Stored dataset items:
------------------------------------------------------------

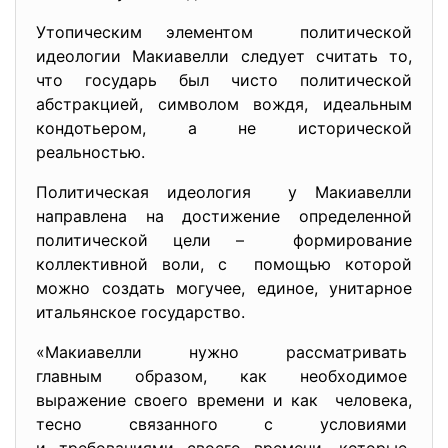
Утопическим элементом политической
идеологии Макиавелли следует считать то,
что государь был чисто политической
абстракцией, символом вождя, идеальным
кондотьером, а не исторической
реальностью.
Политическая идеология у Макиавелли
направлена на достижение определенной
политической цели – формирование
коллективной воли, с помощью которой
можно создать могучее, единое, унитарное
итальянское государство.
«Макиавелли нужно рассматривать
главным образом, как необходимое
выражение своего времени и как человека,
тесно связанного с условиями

------------------------------------------------------------

From the line containing "абстракцией, символом вождя, идеальным" to the final line of the data above, transcribe every line exactly and nothing more.

• TASK SOLUTION:
абстракцией, символом вождя, идеальным
кондотьером, а не исторической
реальностью.
Политическая идеология у Макиавелли
направлена на достижение определенной
политической цели – формирование
коллективной воли, с помощью которой
можно создать могучее, единое, унитарное
итальянское государство.
«Макиавелли нужно рассматривать
главным образом, как необходимое
выражение своего времени и как человека,
тесно связанного с условиями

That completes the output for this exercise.